# Task to carry out
Drop all pictures and repeat exactly the lines from the line holding "erste Bestellung" through the end of the records.

[Dataset entries]
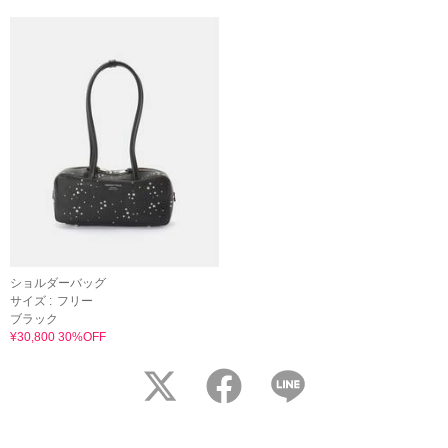
ショルダーバッグ
サイズ :
フリー
ブラック
¥30,800 30%OFF
twitter
facebook
LINE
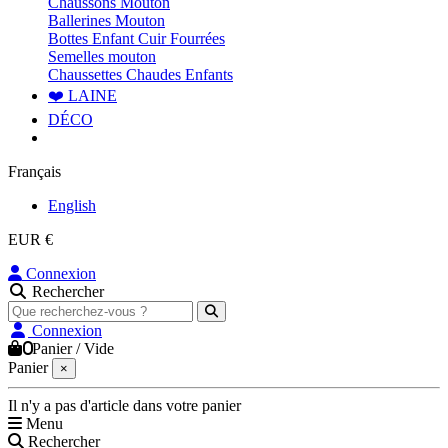
Chaussons Mouton
Ballerines Mouton
Bottes Enfant Cuir Fourrées
Semelles mouton
Chaussettes Chaudes Enfants
❤️ LAINE
DÉCO
Français
English
EUR €
Connexion
Rechercher
Connexion
0
Panier
/
Vide
Panier
×
Il n'y a pas d'article dans votre panier
Menu
Rechercher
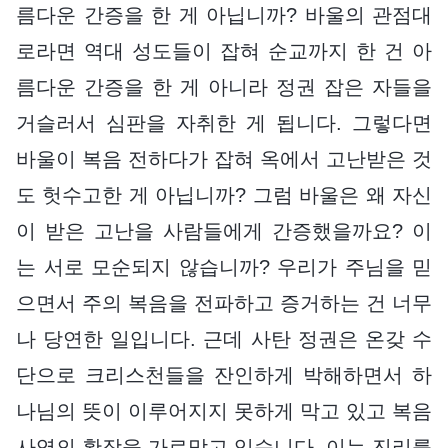
름다운 간증을 한 게 아닙니까? 바울의 관점대
로라면 역대 성도들이 잡혀 순교까지 한 건 아
름다운 간증을 한 게 아니라 정권 잡은 자들을
거슬러서 심판을 자취한 게 됩니다. 그렇다면
바울이 복음 전하다가 잡혀 옥에서 고난받은 것
도 헛수고한 게 아닙니까? 그럼 바울은 왜 자신
이 받은 고난을 사람들에게 간증했을까요? 이
는 서로 모순되지 않습니까? 우리가 주님을 믿
으면서 주의 복음을 전파하고 증거하는 건 너무
나 당연한 일입니다. 근데 사탄 정권은 온갖 수
단으로 크리스천들을 잔인하게 박해하면서 하
나님의 뜻이 이루어지지 못하게 막고 있고 복음
사역의 확장을 가로막고 있습니다. 이는 진리를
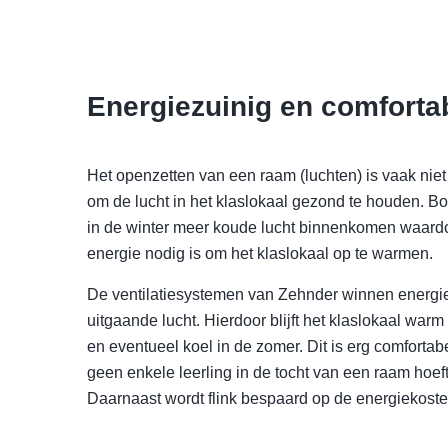
Energiezuinig en comforta
Het openzetten van een raam (luchten) is vaak nie
om de lucht in het klaslokaal gezond te houden. B
in de winter meer koude lucht binnenkomen waard
energie nodig is om het klaslokaal op te warmen.
De ventilatiesystemen van Zehnder winnen energie 
uitgaande lucht. Hierdoor blijft het klaslokaal warm
en eventueel koel in de zomer. Dit is erg comfortab
geen enkele leerling in de tocht van een raam hoeft 
Daarnaast wordt flink bespaard op de energiekoste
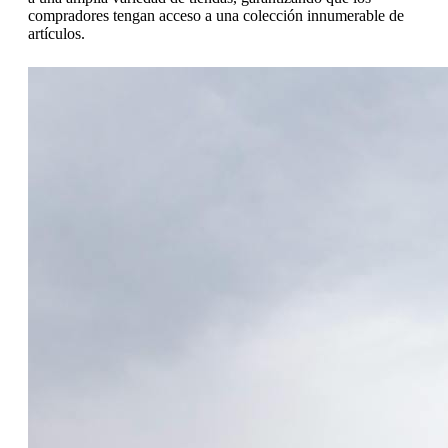
compradores tengan acceso a una colección innumerable de
artículos.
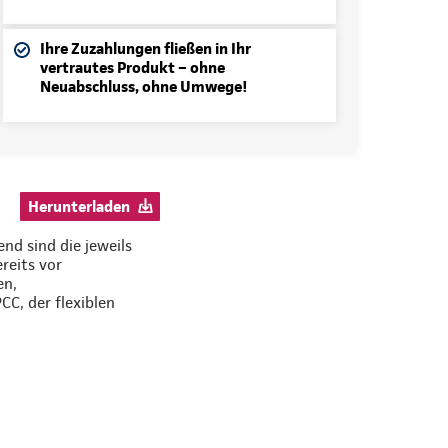
Ihre Zuzahlungen fließen in Ihr
vertrautes Produkt – ohne
Neuabschluss, ohne Umwege!
Herunterladen
nd sind die jeweils
reits vor
en,
C, der flexiblen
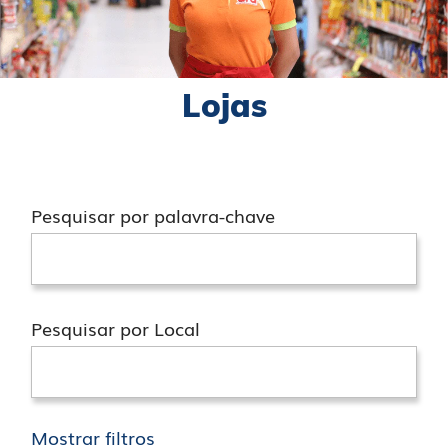
Lojas
Pesquisar por palavra-chave
Pesquisar por Local
Mostrar filtros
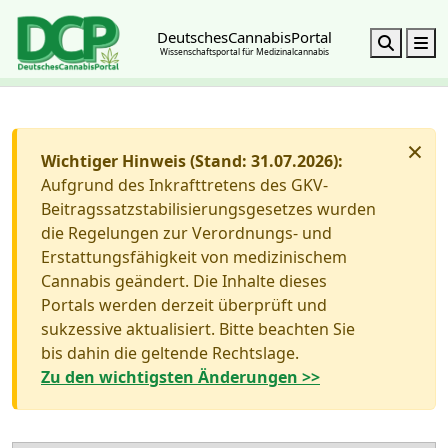
DeutschesCannabisPortal
Search
M
Wissenschaftsportal für Medizinalcannabis
×
Wichtiger Hinweis (Stand: 31.07.2026):
Aufgrund des Inkrafttretens des GKV-
Beitragssatzstabilisierungsgesetzes wurden
die Regelungen zur Verordnungs- und
Erstattungsfähigkeit von medizinischem
Cannabis geändert. Die Inhalte dieses
Portals werden derzeit überprüft und
sukzessive aktualisiert. Bitte beachten Sie
bis dahin die geltende Rechtslage.
Zu den wichtigsten Änderungen >>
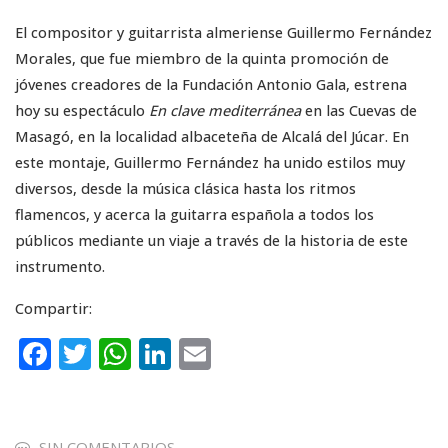
El compositor y guitarrista almeriense Guillermo Fernández
Morales, que fue miembro de la quinta promoción de
jóvenes creadores de la Fundación Antonio Gala, estrena
hoy su espectáculo
En clave mediterránea
en las Cuevas de
Masagó, en la localidad albaceteña de Alcalá del Júcar. En
este montaje, Guillermo Fernández ha unido estilos muy
diversos, desde la música clásica hasta los ritmos
flamencos, y acerca la guitarra española a todos los
públicos mediante un viaje a través de la historia de este
instrumento.
Compartir:
F
T
W
Li
E
a
w
h
n
m
c
it
a
k
ai
SIN COMENTARIOS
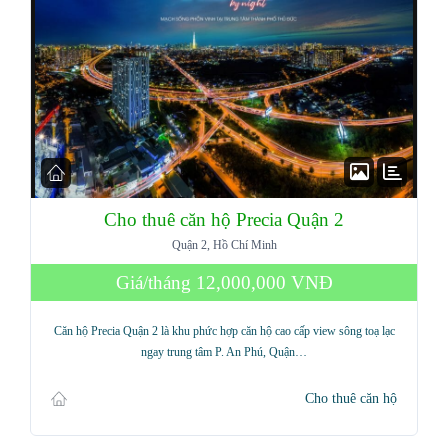
Cho thuê căn hộ Precia Quận 2
Quận 2, Hồ Chí Minh
Giá/tháng
12,000,000 VNĐ
Căn hộ Precia Quận 2 là khu phức hợp căn hộ cao cấp view sông toạ lạc
ngay trung tâm P. An Phú, Quận…
Cho thuê căn hộ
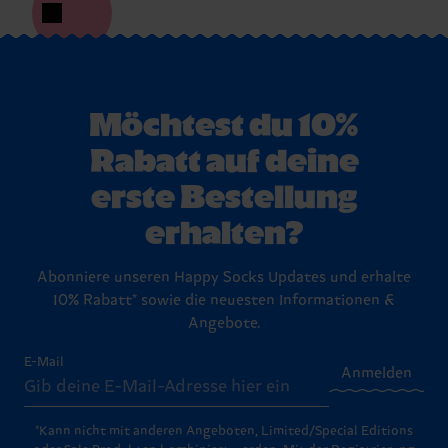
Möchtest du 10%
Rabatt auf deine
erste Bestellung
erhalten?
Abonniere unseren Happy Socks Updates und erhalte
10% Rabatt* sowie die neuesten Informationen &
Angebote.
E-Mail
Anmelden
*Kann nicht mit anderen Angeboten, Limited/Special Editions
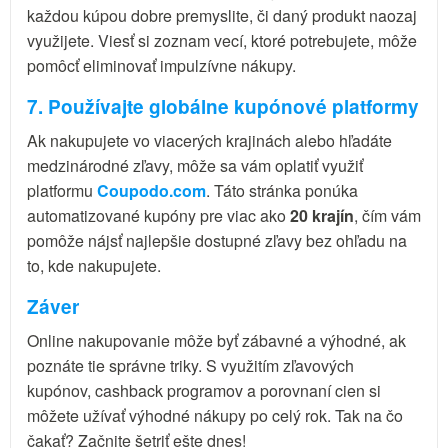
každou kúpou dobre premyslite, či daný produkt naozaj
využijete. Viesť si zoznam vecí, ktoré potrebujete, môže
pomôcť eliminovať impulzívne nákupy.
7. Používajte globálne kupónové platformy
Ak nakupujete vo viacerých krajinách alebo hľadáte
medzinárodné zľavy, môže sa vám oplatiť využiť
platformu
Coupodo.com
. Táto stránka ponúka
automatizované kupóny pre viac ako
20 krajín
, čím vám
pomôže nájsť najlepšie dostupné zľavy bez ohľadu na
to, kde nakupujete.
Záver
Online nakupovanie môže byť zábavné a výhodné, ak
poznáte tie správne triky. S využitím zľavových
kupónov, cashback programov a porovnaní cien si
môžete užívať výhodné nákupy po celý rok. Tak na čo
čakať? Začnite šetriť ešte dnes!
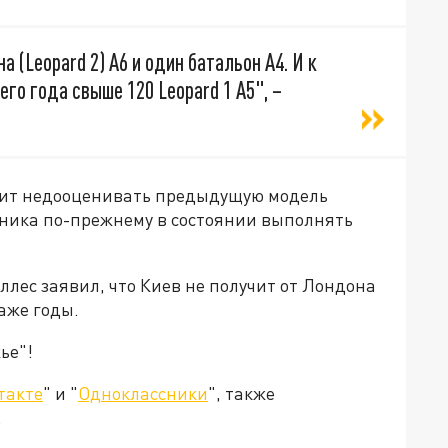
 (Leopard 2) A6 и один батальон A4. И к
го года свыше 120 Leopard 1 A5", –
тоит недооценивать предыдущую модель
техника по-прежнему в состоянии выполнять
лес заявил, что Киев не получит от Лондона
аже годы.
ье"!
такте
" и "
Одноклассники
", также
.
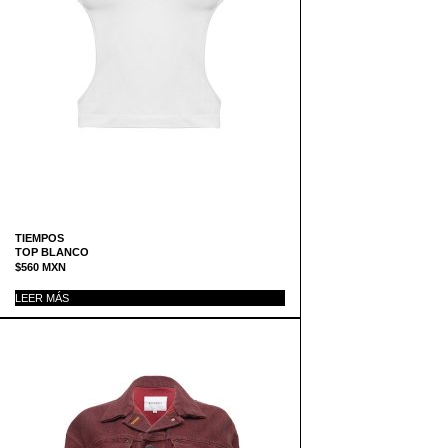
TIEMPOS
TOP BLANCO
$
560
MXN
LEER MÁS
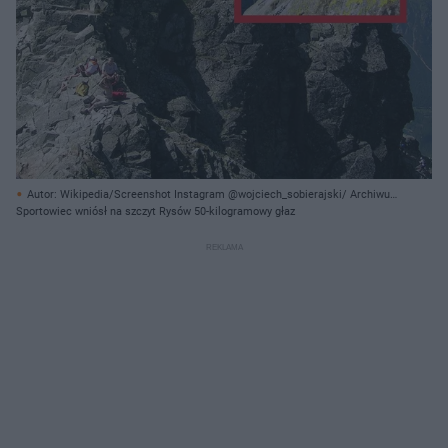
Autor: Wikipedia/Screenshot Instagram @wojciech_sobierajski/ Archiwum
prywatne
Sportowiec wniósł na szczyt Rysów 50-kilogramowy głaz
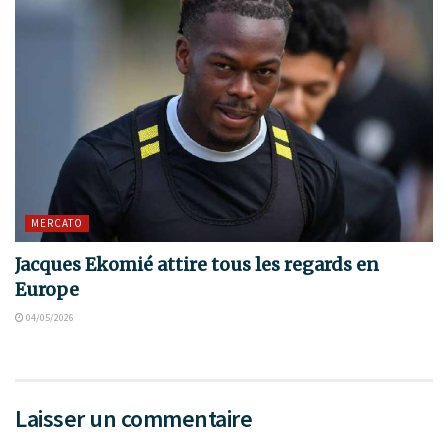
MERCATO
Jacques Ekomié attire tous les regards en
Europe
04/05/2026
Laisser un commentaire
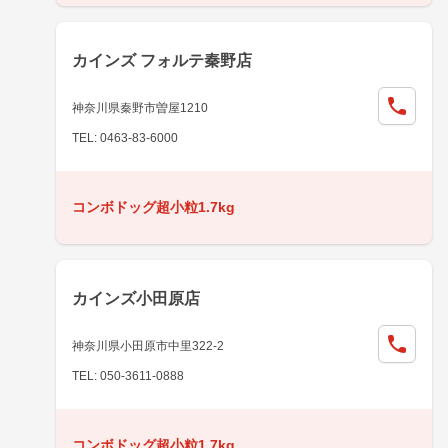
カインズ フォルテ秦野店
神奈川県秦野市曽屋1210
TEL: 0463-83-6000
コンボドッグ超小粒1.7kg
カインズ小田原店
神奈川県小田原市中里322-2
TEL: 050-3611-0888
コンボドッグ超小粒1.7kg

# Response for this exercise
erste Bestellung
erhalten?
Abonniere unseren Happy Socks Updates und erhalte
10% Rabatt* sowie die neuesten Informationen &
Angebote.
E-Mail
Anmelden
*Kann nicht mit anderen Angeboten, Limited/Special Editions
každou kúpou dobre premyslite, či daný produkt naozaj
využijete. Viesť si zoznam vecí, ktoré potrebujete, môže
pomôcť eliminovať impulzívne nákupy.
7. Používajte globálne kupónové platformy
Ak nakupujete vo viacerých krajinách alebo hľadáte
medzinárodné zľavy, môže sa vám oplatiť využiť
platformu
Coupodo.com
. Táto stránka ponúka
automatizované kupóny pre viac ako
20 krajín
, čím vám
pomôže nájsť najlepšie dostupné zľavy bez ohľadu na
to, kde nakupujete.
Záver
Online nakupovanie môže byť zábavné a výhodné, ak
poznáte tie správne triky. S využitím zľavových
kupónov, cashback programov a porovnaní cien si
môžete užívať výhodné nákupy po celý rok. Tak na čo
čakať? Začnite šetriť ešte dnes!
 (Leopard 2) A6 и один батальон A4. И к
го года свыше 120 Leopard 1 A5", –
тоит недооценивать предыдущую модель
техника по-прежнему в состоянии выполнять
лес заявил, что Киев не получит от Лондона
аже годы.
ье"!
такте
" и "
Одноклассники
", также
.
TIEMPOS
TOP BLANCO
$
560
MXN
LEER MÁS
Autor: Wikipedia/Screenshot Instagram @wojciech_sobierajski/ Archiwum
prywatne
Sportowiec wniósł na szczyt Rysów 50-kilogramowy głaz
MERCATO
Jacques Ekomié attire tous les regards en
Europe
04/05/2026
Laisser un commentaire
カインズ フォルテ秦野店
神奈川県秦野市曽屋1210
TEL: 0463-83-6000
コンボドッグ超小粒1.7kg
カインズ小田原店
神奈川県小田原市中里322-2
TEL: 050-3611-0888
コンボドッグ超小粒1.7kg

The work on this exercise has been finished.